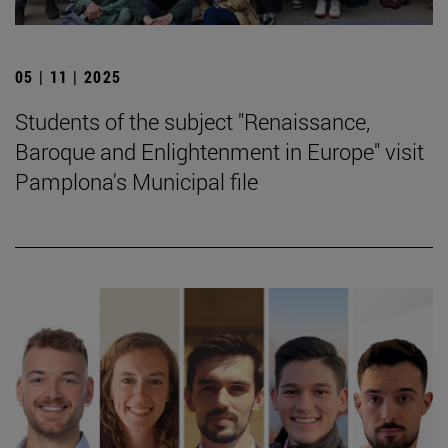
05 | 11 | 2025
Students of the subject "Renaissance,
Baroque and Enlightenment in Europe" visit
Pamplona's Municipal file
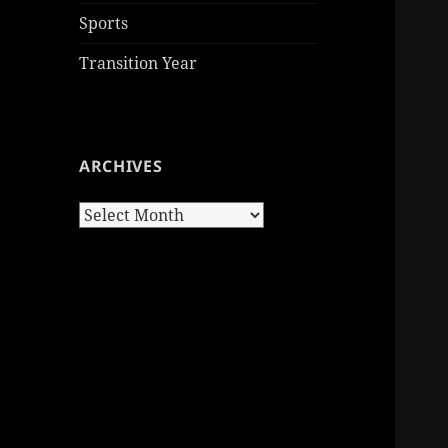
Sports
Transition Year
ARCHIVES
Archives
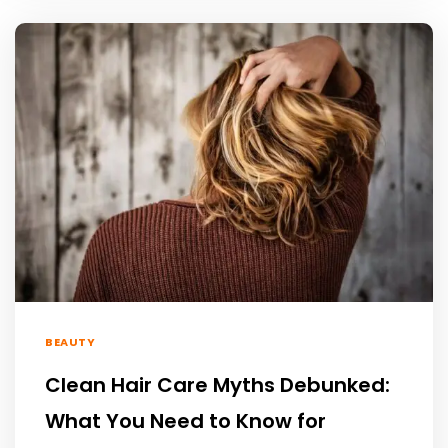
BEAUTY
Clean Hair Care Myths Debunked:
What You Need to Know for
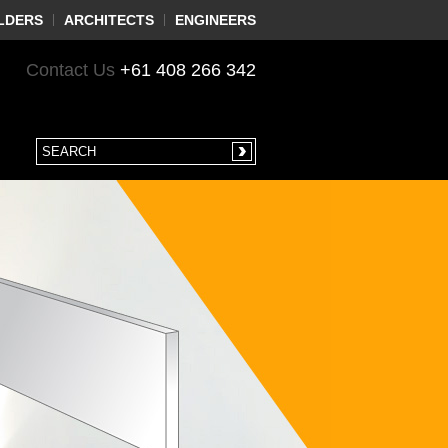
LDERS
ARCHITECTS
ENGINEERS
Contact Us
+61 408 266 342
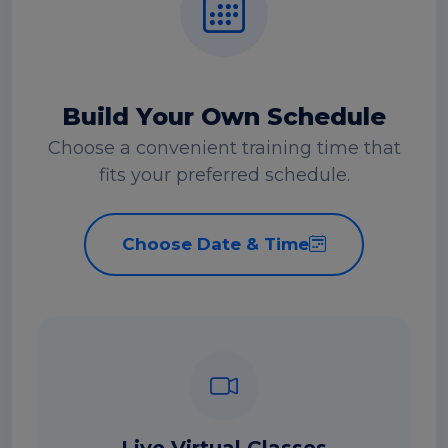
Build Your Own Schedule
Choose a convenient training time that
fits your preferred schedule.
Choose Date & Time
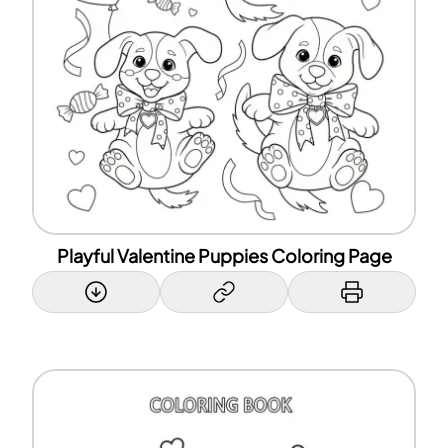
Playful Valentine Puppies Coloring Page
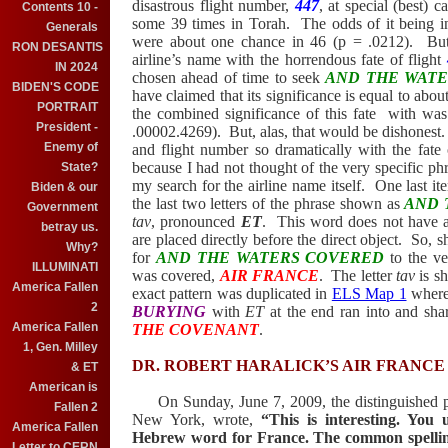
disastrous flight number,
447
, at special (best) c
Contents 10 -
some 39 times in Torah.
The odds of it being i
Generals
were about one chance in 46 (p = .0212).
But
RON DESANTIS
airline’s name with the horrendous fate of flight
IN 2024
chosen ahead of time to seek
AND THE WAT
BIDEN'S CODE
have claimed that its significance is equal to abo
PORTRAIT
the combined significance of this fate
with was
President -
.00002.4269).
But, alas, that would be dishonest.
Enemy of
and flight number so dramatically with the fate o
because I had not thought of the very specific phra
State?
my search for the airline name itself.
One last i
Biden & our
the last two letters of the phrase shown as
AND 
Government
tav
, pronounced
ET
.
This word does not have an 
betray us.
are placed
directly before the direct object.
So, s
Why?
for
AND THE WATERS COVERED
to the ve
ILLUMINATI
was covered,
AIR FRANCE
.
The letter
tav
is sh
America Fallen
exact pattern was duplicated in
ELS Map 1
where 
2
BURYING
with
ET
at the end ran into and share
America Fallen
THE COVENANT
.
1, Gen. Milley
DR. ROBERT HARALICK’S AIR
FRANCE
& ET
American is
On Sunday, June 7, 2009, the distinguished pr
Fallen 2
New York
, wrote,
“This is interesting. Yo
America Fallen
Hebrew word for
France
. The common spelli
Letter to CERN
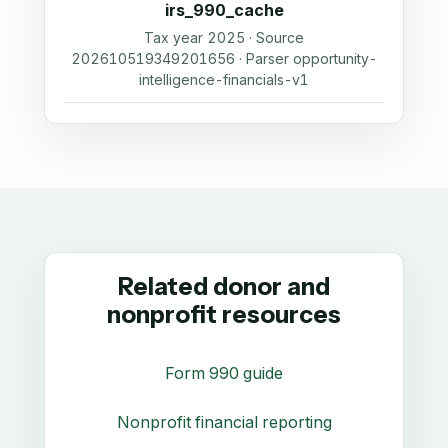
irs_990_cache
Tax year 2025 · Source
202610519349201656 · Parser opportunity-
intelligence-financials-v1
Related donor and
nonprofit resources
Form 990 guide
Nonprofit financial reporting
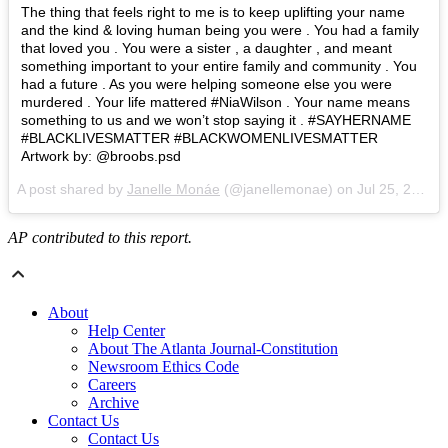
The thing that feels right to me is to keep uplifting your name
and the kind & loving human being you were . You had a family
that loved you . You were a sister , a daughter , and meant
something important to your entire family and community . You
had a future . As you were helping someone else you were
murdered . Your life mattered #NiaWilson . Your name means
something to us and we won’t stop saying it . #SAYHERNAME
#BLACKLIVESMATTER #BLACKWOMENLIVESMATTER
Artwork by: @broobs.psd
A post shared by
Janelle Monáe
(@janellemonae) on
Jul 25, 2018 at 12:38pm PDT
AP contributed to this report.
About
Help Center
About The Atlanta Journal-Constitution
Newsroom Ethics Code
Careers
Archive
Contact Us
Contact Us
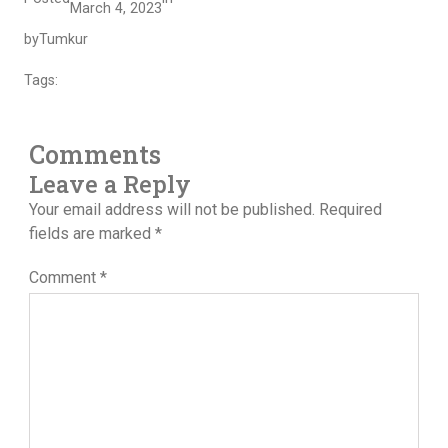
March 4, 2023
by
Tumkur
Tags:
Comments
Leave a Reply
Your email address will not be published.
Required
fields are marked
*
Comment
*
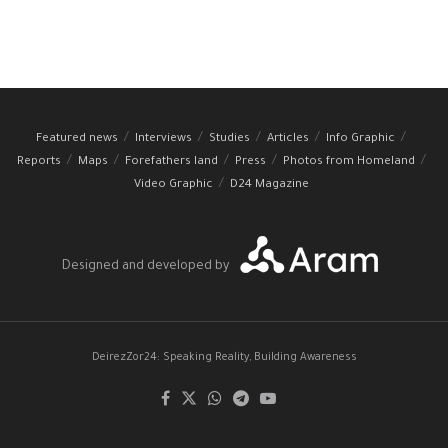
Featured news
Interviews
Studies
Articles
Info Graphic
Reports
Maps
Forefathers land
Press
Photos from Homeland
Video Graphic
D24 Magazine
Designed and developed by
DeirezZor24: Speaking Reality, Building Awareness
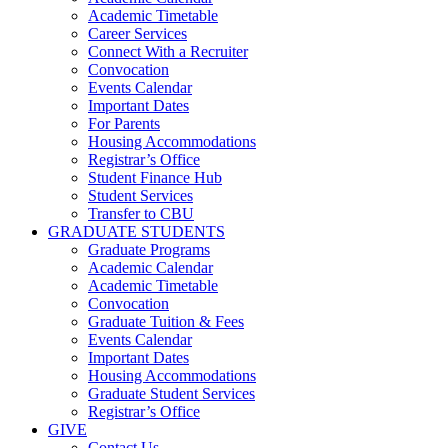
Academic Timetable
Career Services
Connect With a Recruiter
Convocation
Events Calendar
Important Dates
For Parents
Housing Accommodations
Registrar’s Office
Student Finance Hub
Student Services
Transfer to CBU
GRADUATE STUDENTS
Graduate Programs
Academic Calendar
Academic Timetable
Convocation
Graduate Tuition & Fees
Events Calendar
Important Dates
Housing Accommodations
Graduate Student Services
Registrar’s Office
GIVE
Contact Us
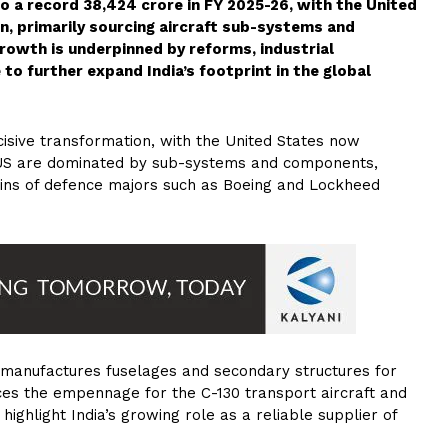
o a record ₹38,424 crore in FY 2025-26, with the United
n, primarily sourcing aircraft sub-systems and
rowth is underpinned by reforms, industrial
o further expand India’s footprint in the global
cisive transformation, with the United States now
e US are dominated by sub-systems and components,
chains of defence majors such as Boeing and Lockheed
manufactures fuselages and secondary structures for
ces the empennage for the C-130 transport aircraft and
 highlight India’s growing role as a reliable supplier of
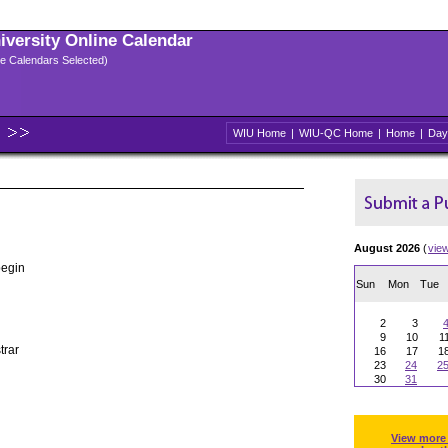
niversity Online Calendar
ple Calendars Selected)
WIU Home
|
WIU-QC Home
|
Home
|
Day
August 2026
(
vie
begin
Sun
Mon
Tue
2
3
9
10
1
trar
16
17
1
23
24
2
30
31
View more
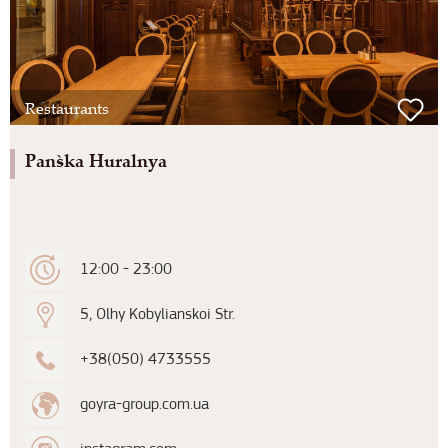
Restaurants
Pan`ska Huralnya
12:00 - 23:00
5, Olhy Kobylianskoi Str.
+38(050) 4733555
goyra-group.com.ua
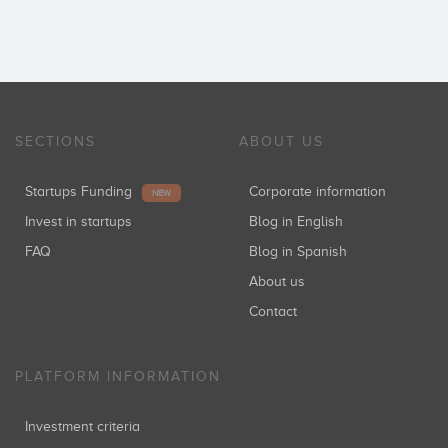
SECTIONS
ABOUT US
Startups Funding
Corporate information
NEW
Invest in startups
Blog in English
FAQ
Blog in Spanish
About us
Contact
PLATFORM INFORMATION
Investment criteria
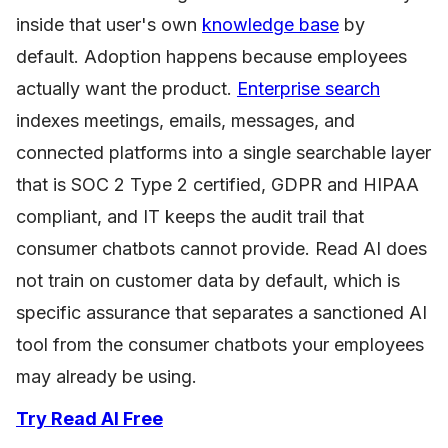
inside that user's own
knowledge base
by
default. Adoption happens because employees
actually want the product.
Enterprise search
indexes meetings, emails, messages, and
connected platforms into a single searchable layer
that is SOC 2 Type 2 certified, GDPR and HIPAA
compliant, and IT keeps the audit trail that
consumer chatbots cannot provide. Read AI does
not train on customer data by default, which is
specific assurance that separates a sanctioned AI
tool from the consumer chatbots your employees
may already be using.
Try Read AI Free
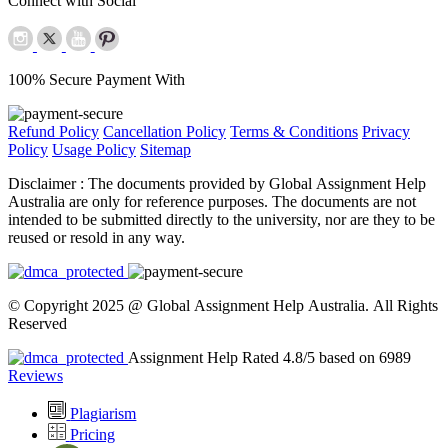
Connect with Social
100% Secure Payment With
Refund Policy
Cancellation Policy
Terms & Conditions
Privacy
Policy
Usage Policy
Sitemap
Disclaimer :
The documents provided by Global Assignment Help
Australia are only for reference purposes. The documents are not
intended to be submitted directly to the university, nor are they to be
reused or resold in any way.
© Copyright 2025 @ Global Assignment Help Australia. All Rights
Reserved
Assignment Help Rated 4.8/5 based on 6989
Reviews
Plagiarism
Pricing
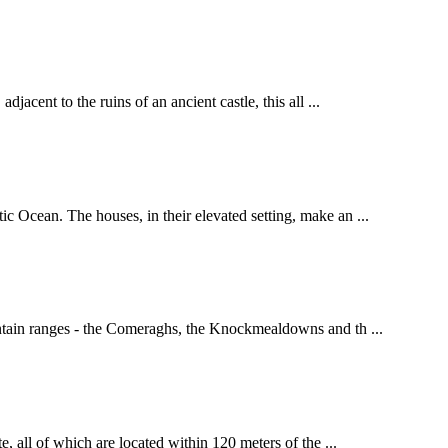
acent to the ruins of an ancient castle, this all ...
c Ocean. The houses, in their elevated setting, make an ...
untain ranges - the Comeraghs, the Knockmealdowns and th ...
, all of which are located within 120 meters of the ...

##########

— Work item —
In the data above, start at the line holding "12:00 - 23:00" and stop after the line holding "intended to be"; write out those lines exactly, without pictures.

— Expected output —
12:00 - 23:00
5, Olhy Kobylianskoi Str.
+38(050) 4733555
goyra-group.com.ua
SECTIONS
ABOUT US
Startups Funding
Corporate information
NEW
Invest in startups
Blog in English
FAQ
Blog in Spanish
About us
Contact
PLATFORM INFORMATION
Investment criteria
inside that user's own
knowledge base
by
default. Adoption happens because employees
actually want the product.
Enterprise search
indexes meetings, emails, messages, and
connected platforms into a single searchable layer
that is SOC 2 Type 2 certified, GDPR and HIPAA
compliant, and IT keeps the audit trail that
consumer chatbots cannot provide. Read AI does
not train on customer data by default, which is
specific assurance that separates a sanctioned AI
tool from the consumer chatbots your employees
may already be using.
Try Read AI Free
Connect with Social
100% Secure Payment With
Refund Policy
Cancellation Policy
Terms & Conditions
Privacy
Policy
Usage Policy
Sitemap
Disclaimer :
The documents provided by Global Assignment Help
Australia are only for reference purposes. The documents are not
intended to be submitted directly to the university, nor are they to be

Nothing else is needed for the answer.